Small Business Invoice Factoring

If you own a small business, and if you are in need of immediate cash for other business opportunities or responsibilities, having to wait for 30 to 60 days for your invoice to mature will be a problem. If this is the case, have you ever heard of small business invoice factoring?

If you have equipment and other forms of collateral, you will be able to get a loan from a bank or financial institution. However, if you rely on sales, banks often deny the loan application. Instead of letting opportunities pass you by, invoice factoring companies will give you access to ready funds, despite of the 30 to 60 day waiting period.

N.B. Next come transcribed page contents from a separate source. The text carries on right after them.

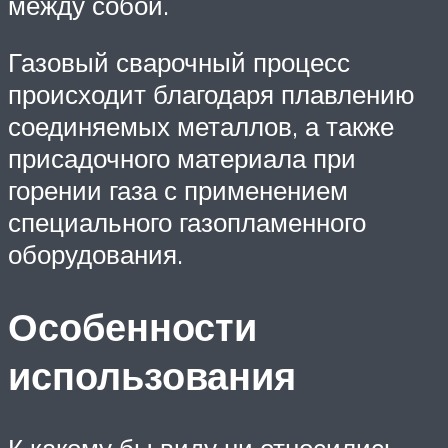
между собой.
Газовый сварочный процесс
происходит благодаря плавлению
соединяемых металлов, а также
присадочного материала при
горении газа с применением
специального газопламенного
оборудования.
Особенности
использования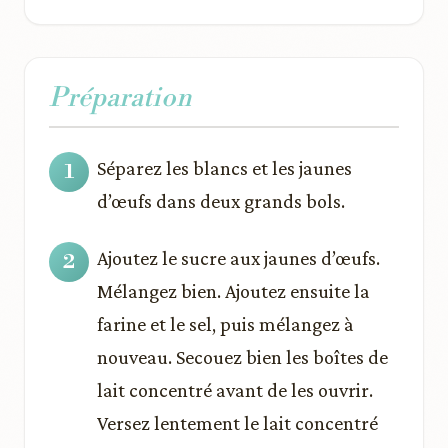
Préparation
Séparez les blancs et les jaunes
d’œufs dans deux grands bols.
Ajoutez le sucre aux jaunes d’œufs.
Mélangez bien. Ajoutez ensuite la
farine et le sel, puis mélangez à
nouveau. Secouez bien les boîtes de
lait concentré avant de les ouvrir.
Versez lentement le lait concentré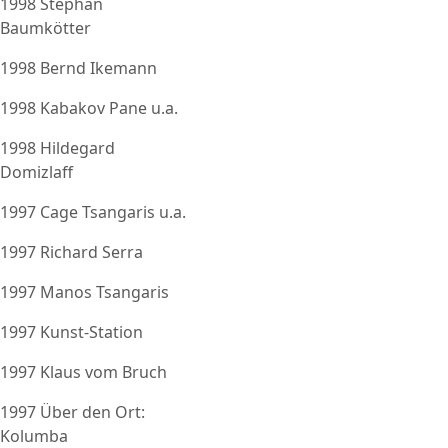
1998 Stephan
Baumkötter
1998 Bernd Ikemann
1998 Kabakov Pane u.a.
1998 Hildegard
Domizlaff
1997 Cage Tsangaris u.a.
1997 Richard Serra
1997 Manos Tsangaris
1997 Kunst-Station
1997 Klaus vom Bruch
1997 Über den Ort:
Kolumba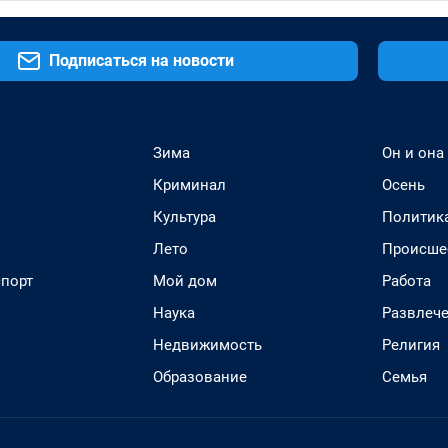
Подписаться на новости
Зима
Он и она
Криминал
Осень
Культура
Политик
Лето
Происше
спорт
Мой дом
Работа
Наука
Развлеч
Недвижимость
Религия
Образование
Семья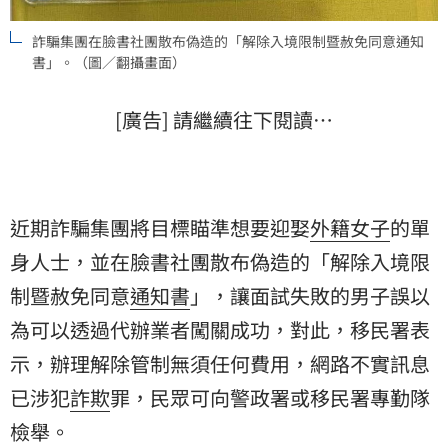
詐騙集團在臉書社團散布偽造的「解除入境限制暨赦免同意通知
書」。（圖／翻攝畫面）
[廣告] 請繼續往下閱讀…
近期詐騙集團將目標瞄準想要迎娶
外籍女子
的單
身人士，並在臉書社團散布偽造的「解除入境限
制暨赦免同意
通知書
」，讓面試失敗的男子誤以
為可以透過代辦業者闖關成功，對此，移民署表
示，辦理解除管制無須任何費用，網路不實訊息
已涉犯
詐欺
罪，民眾可向警政署或移民署專勤隊
檢舉。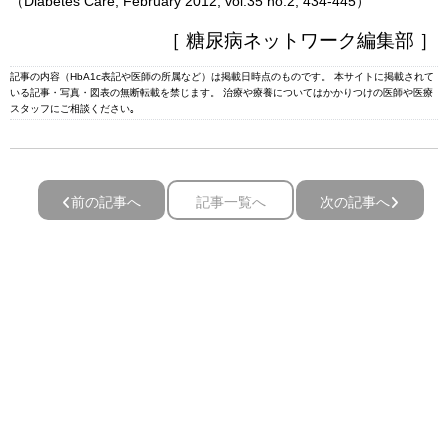
（Diabetes Care, February 2012, vol.35 no.2, 434-445）
［ 糖尿病ネットワーク編集部 ］
記事の内容（HbA1c表記や医師の所属など）は掲載日時点のものです。 本サイトに掲載されて
いる記事・写真・図表の無断転載を禁じます。 治療や療養についてはかかりつけの医師や医療
スタッフにご相談ください｡
前の記事へ
記事一覧へ
次の記事へ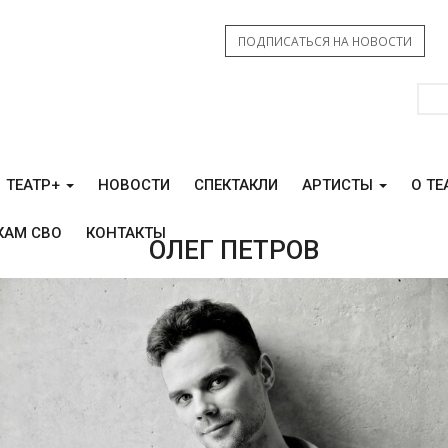
ПОДПИСАТЬСЯ НА НОВОСТИ
ТЕАТР+
НОВОСТИ
СПЕКТАКЛИ
АРТИСТЫ
О ТЕ
КАМ СВО
КОНТАКТЫ
ОЛЕГ ПЕТРОВ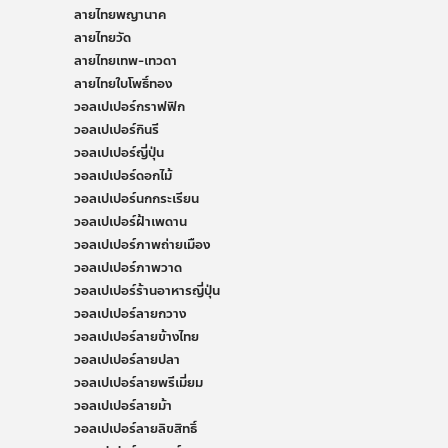
ลายไทยพญานาค
ลายไทยวัด
ลายไทยเทพ-เทวดา
ลายไทยใบโพธิ์ทอง
วอลเปเปอร์กราฟฟิก
วอลเปเปอร์กินรี
วอลเปเปอร์ญี่ปุ่น
วอลเปเปอร์ดอกไม้
วอลเปเปอร์นกกระเรียน
วอลเปเปอร์ฝ้าเพดาน
วอลเปเปอร์ภาพถ่ายเมือง
วอลเปเปอร์ภาพวาด
วอลเปเปอร์ร้านอาหารญี่ปุ่น
วอลเปเปอร์ลายกวาง
วอลเปเปอร์ลายข้างไทย
วอลเปเปอร์ลายปลา
วอลเปเปอร์ลายพรีเมี่ยม
วอลเปเปอร์ลายม้า
วอลเปเปอร์ลายลิขสิทธิ์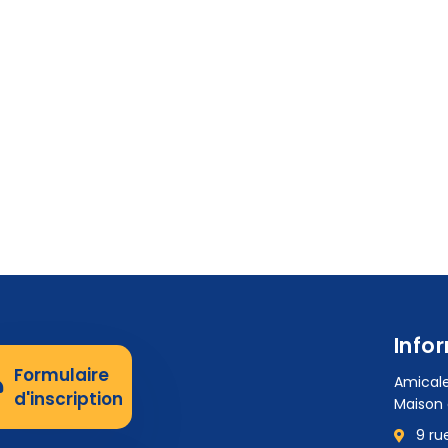
Info
Formulaire
Amicale
d'inscription
Maison 
9 ru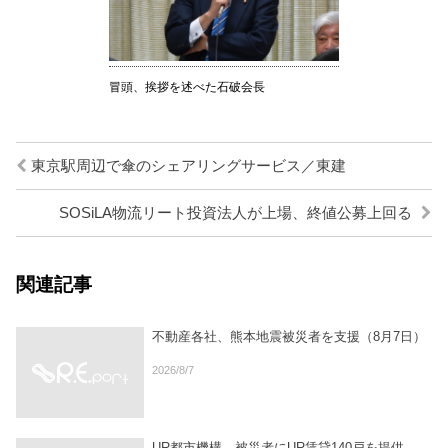
冒頭、挨拶を述べた石破会長
東京駅周辺で傘のシェアリングサービス／東建
SOSiLA物流リート投資法人が上場、終値公募上回る
関連記事
不動産各社、熊本地震被災者を支援（8月7日）
2026/8/7
UR都市機構、被災者にUR賃貸140戸を提供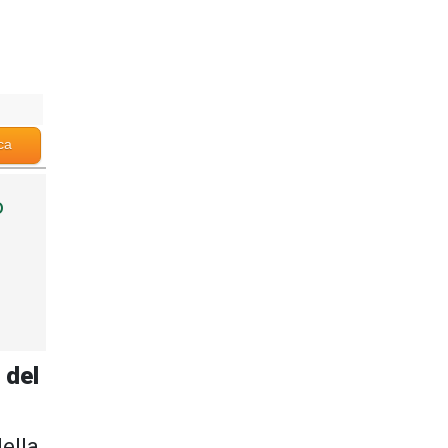
ca
o
 del
ella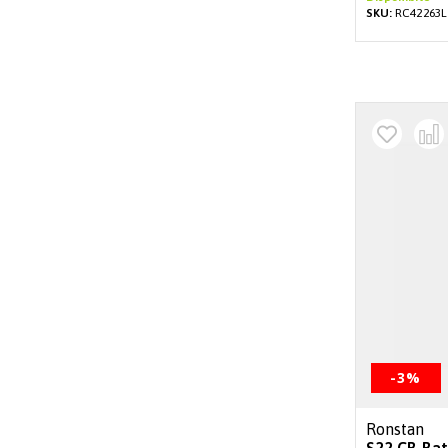
SKU:
RC42263L
-3%
Ronstan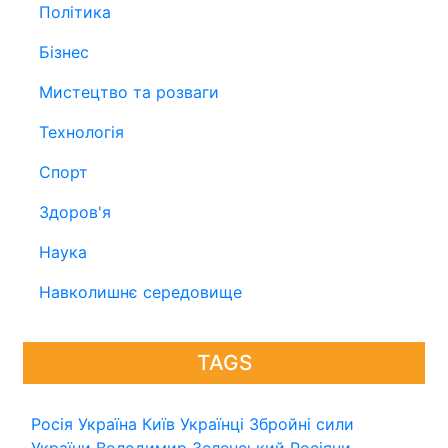
Політика
Бізнес
Мистецтво та розваги
Технологія
Спорт
Здоров'я
Наука
Навколишнє середовище
TAGS
Росія
Україна
Київ
Українці
Збройні сили
України
Володимир Зеленський
Росіяни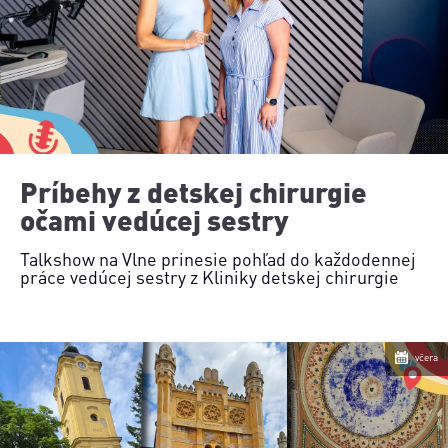
Príbehy z detskej chirurgie
očami vedúcej sestry
Talkshow na Vlne prinesie pohľad do každodennej
práce vedúcej sestry z Kliniky detskej chirurgie
včera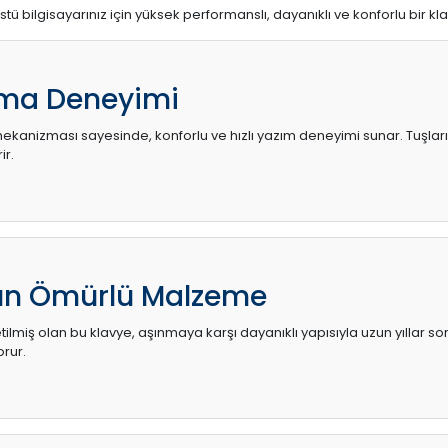
stü bilgisayarınız için yüksek performanslı, dayanıklı ve konforlu bir kl
ma Deneyimi
kanizması sayesinde, konforlu ve hızlı yazım deneyimi sunar. Tuşların d
ir.
zun Ömürlü Malzeme
ilmiş olan bu klavye, aşınmaya karşı dayanıklı yapısıyla uzun yıllar so
orur.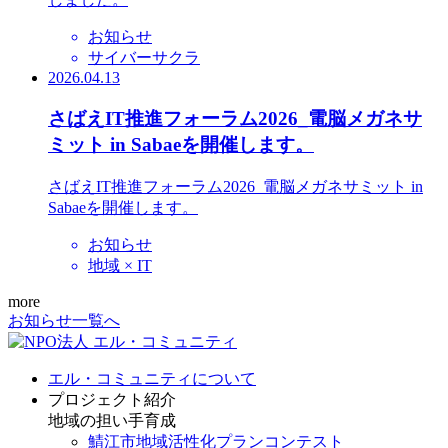
お知らせ
サイバーサクラ
2026.04.13
さばえIT推進フォーラム2026_電脳メガネサ
ミット in Sabaeを開催します。
さばえIT推進フォーラム2026_電脳メガネサミット in
Sabaeを開催します。
お知らせ
地域 × IT
more
お知らせ一覧へ
エル・コミュニティについて
プロジェクト紹介
地域の担い手育成
鯖江市地域活性化プランコンテスト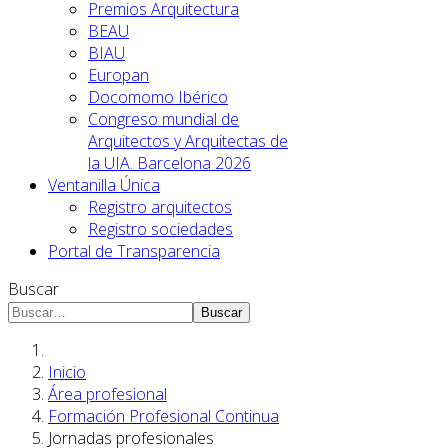
Premios Arquitectura
BEAU
BIAU
Europan
Docomomo Ibérico
Congreso mundial de
Arquitectos y Arquitectas de
la UIA. Barcelona 2026
Ventanilla Única
Registro arquitectos
Registro sociedades
Portal de Transparencia
Buscar
Buscar
Inicio
Área profesional
Formación Profesional Continua
Jornadas profesionales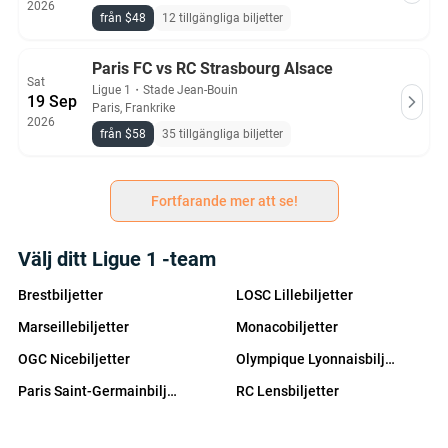
2026
från $48
12 tillgängliga biljetter
Paris FC vs RC Strasbourg Alsace
Sat
Ligue 1
・
Stade Jean-Bouin
19 Sep
Paris, Frankrike
2026
från $58
35 tillgängliga biljetter
Fortfarande mer att se!
Välj ditt Ligue 1 -team
Brestbiljetter
LOSC Lillebiljetter
Marseillebiljetter
Monacobiljetter
OGC Nicebiljetter
Olympique Lyonnaisbiljetter
Paris Saint-Germainbiljetter
RC Lensbiljetter
Stade Rennaisbiljetter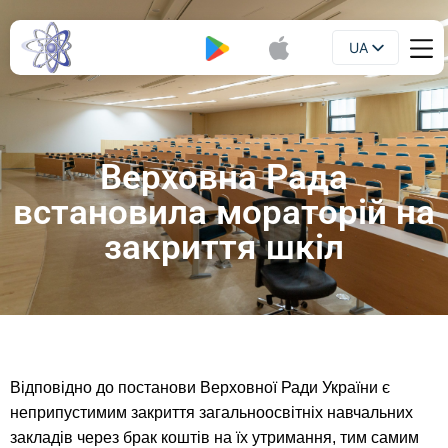
UA
Буклет
EN
Верховна Рада
встановила мораторій на
закриття шкіл
Відповідно до постанови Верховної Ради України є
неприпустимим закриття загальноосвітніх навчальних
закладів через брак коштів на їх утримання, тим самим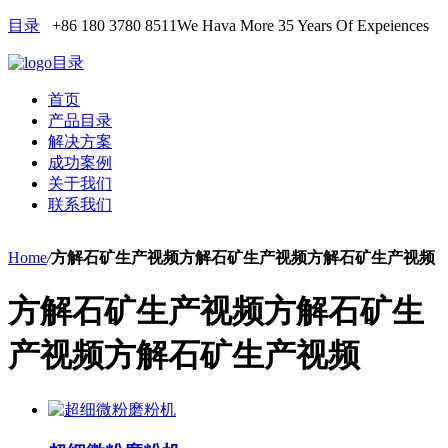
目录
+86 180 3780 8511
We Hava More 35 Years Of Expeiences
目录
首页
产品目录
解决方案
成功案例
关于我们
联系我们
Home
/
方解石矿生产视频方解石矿生产视频方解石矿生产视频
方解石矿生产视频方解石矿生
产视频方解石矿生产视频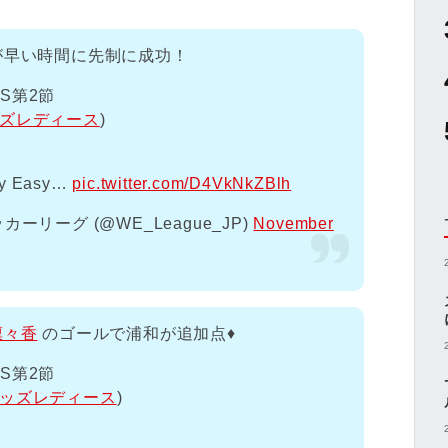
が早い時間に先制に成功！
S第2節
ッズレディース
)
y Easy…
pic.twitter.com/D4VkNkZBlh
リーグ (@WE_League_JP)
November
凜々香
のゴールで浦和が追加点♦️
S第2節
レッズレディース
)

What Is Invoice Factoring?

The concept of invoice factoring is simple. If you have account receivables or collectibles, and do not have the luxury of waiting for 30 to 60 days to get paid, factoring companies will purchase your invoice for around 90 to 95% (depending on the industry of your company) of the amount on the invoice.

By availing of their services, you are given a cash advance, and collecting the invoice is left in the hands of the factoring company. By doing this, you will have ready cash to jump to new opportunities to raise profits, handle payroll, overhead, utilities, and other fees. In other words, you are ensured that your business will keep on going.

Why Is Small Business Invoice Factoring Essential For Small Businesses?

Unlike established businesses, smaller businesses lack assets that they can use as collateral when it comes to making a business loan. In addition, loans will take time to process, which is something small or up and coming businesses do not have the luxury of. This is why factoring companies are so important.

First of all, it takes less time to get approved for an advance with small business invoice factoring, compared to banks or financial institutions. Secondly, the rates offered by these companies can be much better compared to banks. Third, you do not have to worry about collecting the amount on the invoice from your client. The factoring company handles this burden for you.

Although you do not get the entire amount on the invoice, you are given more opportunities to make your business grow with the ready cash on hand. Thanks to small business invoice factoring, small businesses are able to take every business opportunity, instead of just waiting for the collection date on the invoice. This means more room for the prosperity of their small business.

What Are The Risks Of Not Using Factoring?

Many up and coming businesses are in heavy debt or go bankrupt, due to the waiting period of 30 to 60 days. They are unable to pay their employees; they are unable to cover overhead, and they are unable to expand. In other words, they go out of business, due to the long wait.

To prevent this reality, a solution has been devised. With small business invoice factoring, there is almost no chance for this unfortunate reality to ever happen.